Они отошли в сторону. Валерка понимал, кто перед ним, чувствовал, что с этим человеком надо быть настороже. «Но все-таки он уже в возрасте, — подумалось Валерке, — и в случае чего с ним можно будет управиться!» Он явно недооценил Гурано. Разговора не получалось. В воздухе мелькнул нож. Сделав резкое движение рукой, Валерка отбил нож в сторону. Но Гурано напал снова. И тогда Алина закричала. Конечно, просить о помощи сейчас, когда люди так напуганы, по меньшей мере смешно. Но возникшее замешательство отвлекло нападавшего, и Валерка бросился бежать. Алина осталась с Гурано.
— Ладно, шалава, — буркнул Гурано, — не буду я тебя трогать, не мое это дело. Пошли к Седому, он с тобой разберется.
И, взяв ее за руку, повел за собой. Алина не сопротивлялась.
— Пикнешь, убью! — предупредил Гурано.
Вот уже битых полчаса Седой не отрываясь смотрел на испуганную Алину. Гурано развалился на диване и, словно бы не участвуя в происходящем, перебирал четки.
— Ты вот что, — обратился Седой к Алине, — если не хочешь помирать, держи язык за зубами. Мне тебя убивать неохота, но, если завалишь нас, каюк тебе и твоему ухажеру. Хотел я поначалу убрать вас, да что-то передумал.

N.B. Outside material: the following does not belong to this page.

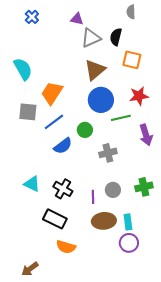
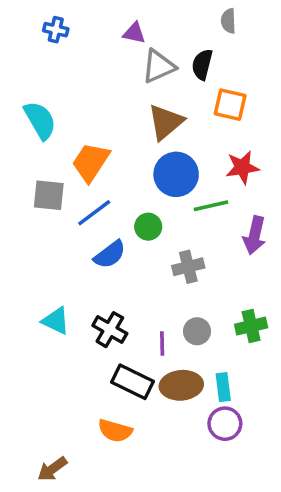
blue cross: (32, 17) -> (56, 30), turned -32
purple arrow: (146, 135) -> (255, 235), turned 30
black rectangle: (55, 219) -> (132, 382), moved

Но то, что ты знаешь, держи в себе крепко, внутри держи, а выйдет наружу — и все. Жизнь твоя окончится.
— Вы бы оставили нас в покое, — попросила Алина, — я молчать буду.
— Молчание женщины ненадежно, — сказал Седой, — это я уже проходил, а потом платил за то, что расслаблялся… Будешь молчать?
Алина кивнула. Она хотела что-то сказать, но лишь махнула рукой и заплакала. И Седой с Гурано тоже замерли. Дверь открылась, и вошел Митя.
Седой даже не повернул головы, как будто ждал этого прихода и внутренне был готов к нему.
Митя помолчал немного, а потом тихо сказал:
— Зачем тебе эта девчонка, Седой?
Эта фраза напомнила им прошлое:
— Зачем тебе этот пацан, Седой?
— Ты начинаешь мне надоедать, Митя! — крикнул Седой. — Ты лезешь не в свои дела.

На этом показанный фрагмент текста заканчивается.